PROBLEM REQUIREMENTS — Only the lines from the beginning of the entries through the one that holds "elit életével belülről is megismer" may appear in the answer, written out exactly and free of pictures.

RECORDS SUPPLIED —

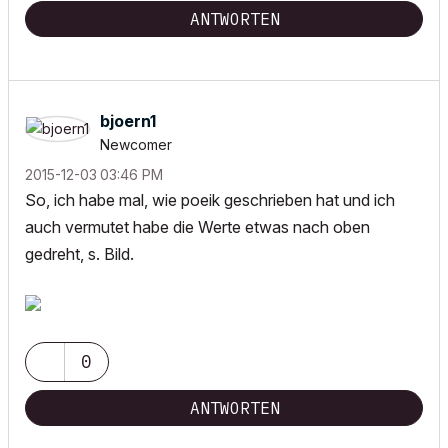
ANTWORTEN
bjoern1
Newcomer
‎2015-12-03
03:46 PM
So, ich habe mal, wie poeik geschrieben hat und ich
auch vermutet habe die Werte etwas nach oben
gedreht, s. Bild.
0
ANTWORTEN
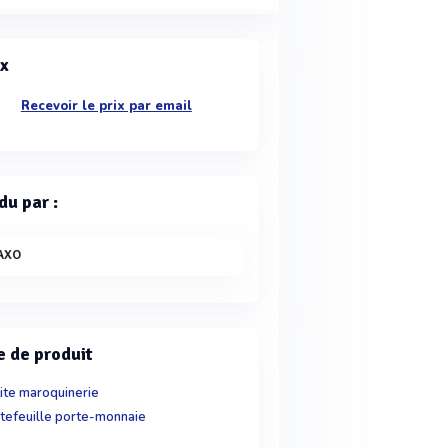
ix
Recevoir le prix par email
du par :
AXO
e de produit
ite maroquinerie
tefeuille porte-monnaie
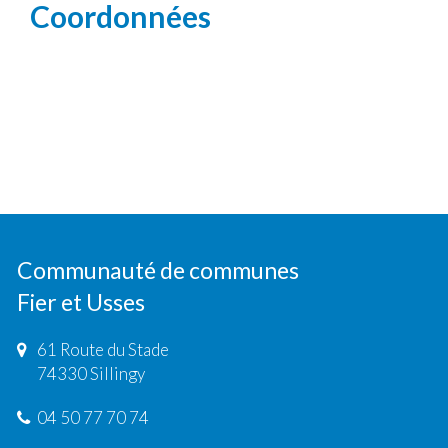
Coordonnées
Communauté de communes
Fier et Usses
61 Route du Stade
74330 Sillingy
04 50 77 70 74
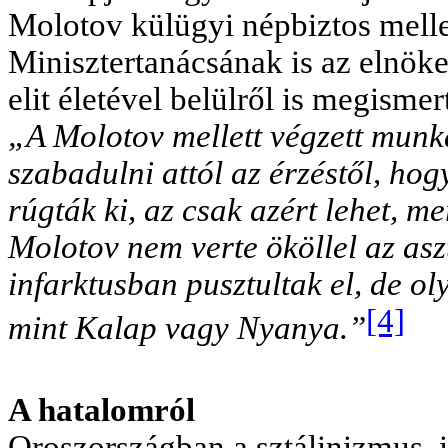
Molotov külügyi népbiztos mellet
Minisztertanácsának is az elnöke
elit életével belülről is megismer
„A Molotov mellett végzett mun
szabadulni attól az érzéstől, ho
rúgták ki, az csak azért lehet, m
Molotov nem verte ököllel az asz
infarktusban pusztultak el, de ol
[4]
mint Kalap vagy Nyanya.”
A hatalomról
Oroszországban a sztálinizmus, 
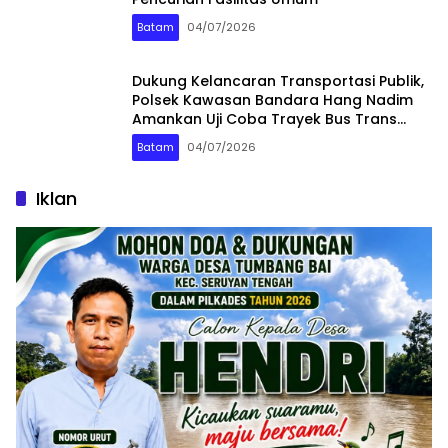
Batam
04/07/2026
Dukung Kelancaran Transportasi Publik,
Polsek Kawasan Bandara Hang Nadim
Amankan Uji Coba Trayek Bus Trans
Batam
Batam
04/07/2026
Iklan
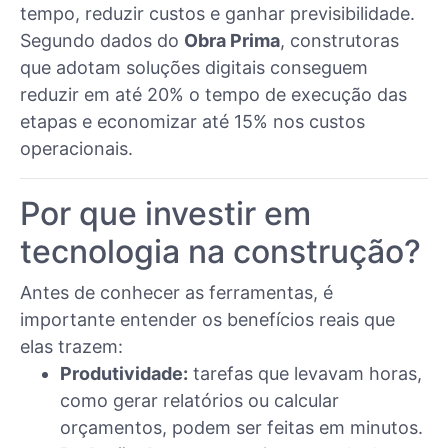
tempo, reduzir custos e ganhar previsibilidade.
Segundo dados do
Obra Prima
, construtoras
que adotam soluções digitais conseguem
reduzir em até 20% o tempo de execução das
etapas e economizar até 15% nos custos
operacionais.
Por que investir em
tecnologia na construção?
Antes de conhecer as ferramentas, é
importante entender os benefícios reais que
elas trazem:
Produtividade:
tarefas que levavam horas,
como gerar relatórios ou calcular
orçamentos, podem ser feitas em minutos.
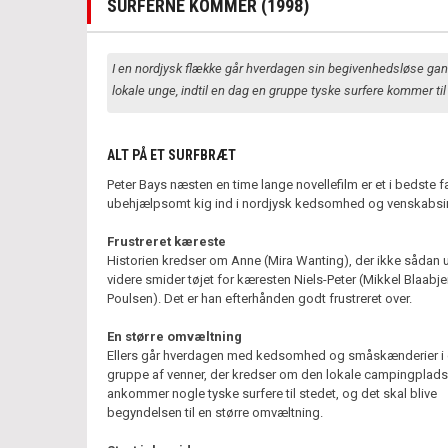
SURFERNE KOMMER (1998)
I en nordjysk flække går hverdagen sin begivenhedsløse gan
lokale unge, indtil en dag en gruppe tyske surfere kommer til
ALT PÅ ET SURFBRÆT
Peter Bays næsten en time lange novellefilm er et i bedste f
ubehjælpsomt kig ind i nordjysk kedsomhed og venskabsin
Frustreret kæreste
Historien kredser om Anne (Mira Wanting), der ikke sådan
videre smider tøjet for kæresten Niels-Peter (Mikkel Blaabje
Poulsen). Det er han efterhånden godt frustreret over.
En større omvæltning
Ellers går hverdagen med kedsomhed og småskænderier i d
gruppe af venner, der kredser om den lokale campingplads
ankommer nogle tyske surfere til stedet, og det skal blive
begyndelsen til en større omvæltning.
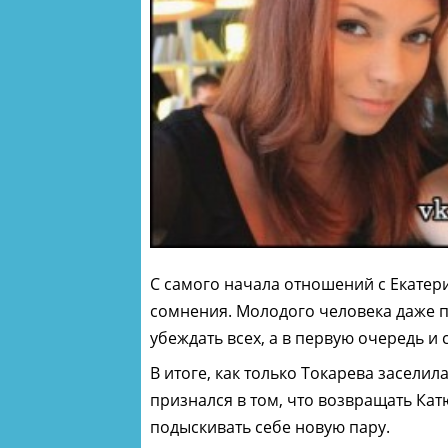
С самого начала отношений с Екатер
сомнения. Молодого человека даже 
убеждать всех, а в первую очередь и с
В итоге, как только Токарева засели
признался в том, что возвращать Кат
подыскивать себе новую пару.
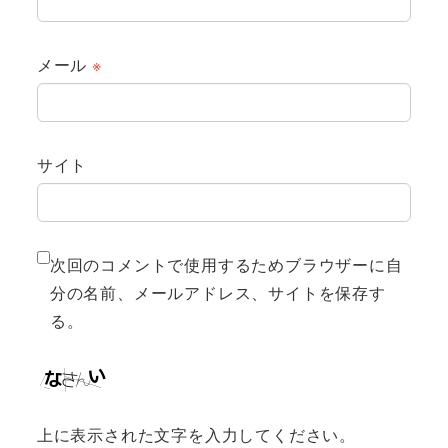
メール
※
サイト
次回のコメントで使用するためブラウザーに自
分の名前、メールアドレス、サイトを保存す
る。
上に表示された文字を入力してください。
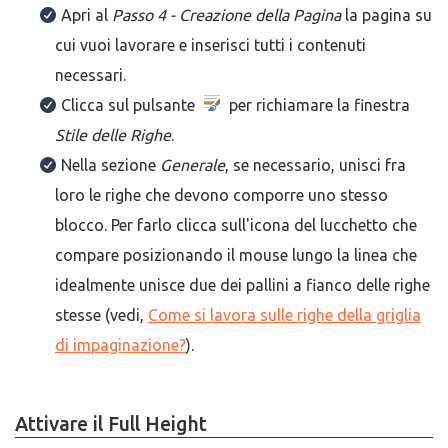
Apri al
Passo 4 - Creazione della Pagina
la pagina su
cui vuoi lavorare e inserisci tutti i contenuti
necessari.
Clicca sul pulsante
per richiamare la finestra
Stile delle Righe
.
Nella sezione
Generale
, se necessario, unisci fra
loro le righe che devono comporre uno stesso
blocco. Per farlo clicca sull'icona del lucchetto che
compare posizionando il mouse lungo la linea che
idealmente unisce due dei pallini a fianco delle righe
stesse (vedi,
Come si lavora sulle righe della griglia
di impaginazione?
).
Attivare il Full Height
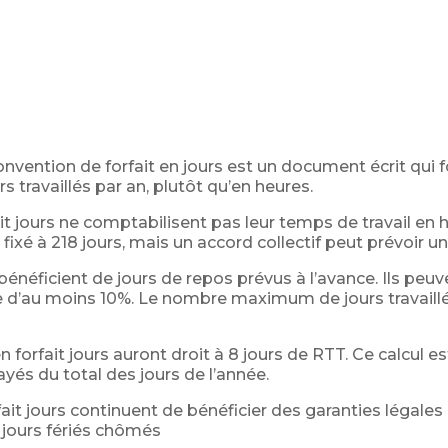
nvention de forfait en jours est un document écrit qui f
s travaillés par an, plutôt qu’en heures.
ait jours ne comptabilisent pas leur temps de travail en
fixé à 218 jours, mais un accord collectif peut prévoir u
bénéficient de jours de repos prévus à l’avance. Ils peuv
e d’au moins 10%. Le nombre maximum de jours travaillé
n forfait jours auront droit à 8 jours de RTT. Ce calcul e
yés du total des jours de l’année.
fait jours continuent de bénéficier des garanties légale
jours fériés chômés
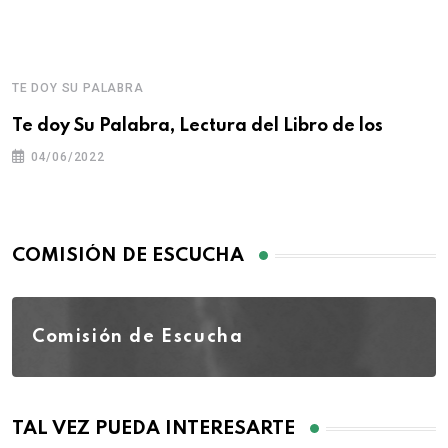
TE DOY SU PALABRA
Te doy Su Palabra, Lectura del Libro de los
04/06/2022
COMISIÓN DE ESCUCHA
Comisión de Escucha
TAL VEZ PUEDA INTERESARTE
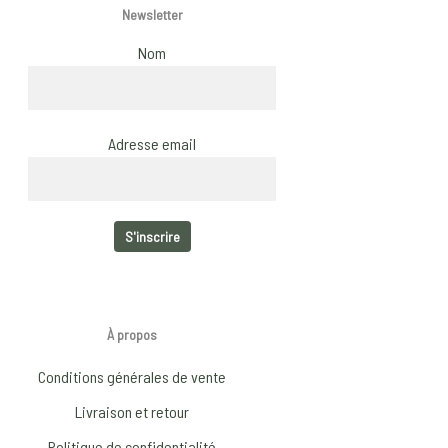
Newsletter
Nom
Adresse email
À propos
Conditions générales de vente
Livraison et retour
Politique de confidentialité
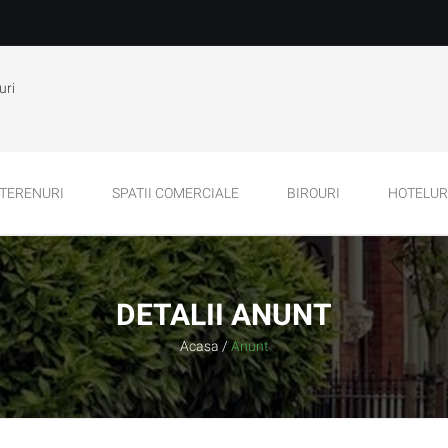
uri
TERENURI
SPATII COMERCIALE
BIROURI
HOTELURI
DETALII ANUNT
Acasa
/
Anunt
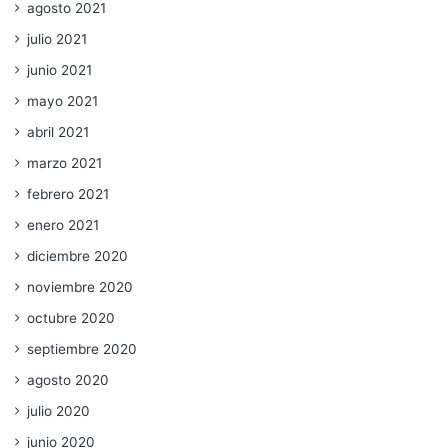
agosto 2021
julio 2021
junio 2021
mayo 2021
abril 2021
marzo 2021
febrero 2021
enero 2021
diciembre 2020
noviembre 2020
octubre 2020
septiembre 2020
agosto 2020
julio 2020
junio 2020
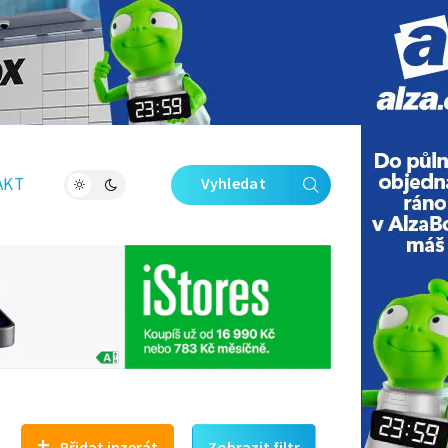
Zavřít galerii
AKT
Vyhledat
+
Přidat inzerát
Zobrazit filtr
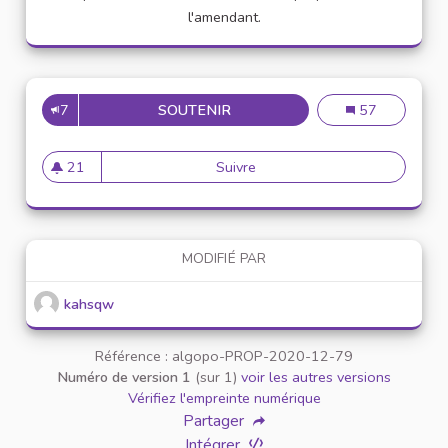
l'amendant.
7
SOUTENIR
CELLULE D'ÉCOUTE ET D'AC
Cellule d'écou
57
21
Suivre
Cellule d'écoute et d'accom
21 abonnés
MODIFIÉ PAR
kahsqw
Référence : algopo-PROP-2020-12-79
Numéro de version 1
(sur 1)
voir les autres versions
Vérifiez l'empreinte numérique
Partager
Intégrer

WRITTEN RESPONSE —
ANTWORTEN
bjoern1
Newcomer
‎2015-12-03
03:46 PM
So, ich habe mal, wie poeik geschrieben hat und ich
auch vermutet habe die Werte etwas nach oben
gedreht, s. Bild.
0
ANTWORTEN
ix
Recevoir le prix par email
du par :
AXO
e de produit
ite maroquinerie
tefeuille porte-monnaie
Coordonnées
Communauté de communes
Fier et Usses
61 Route du Stade
74330 Sillingy
04 50 77 70 74
Molotov külügyi népbiztos mellet
Minisztertanácsának is az elnöke
elit életével belülről is megismer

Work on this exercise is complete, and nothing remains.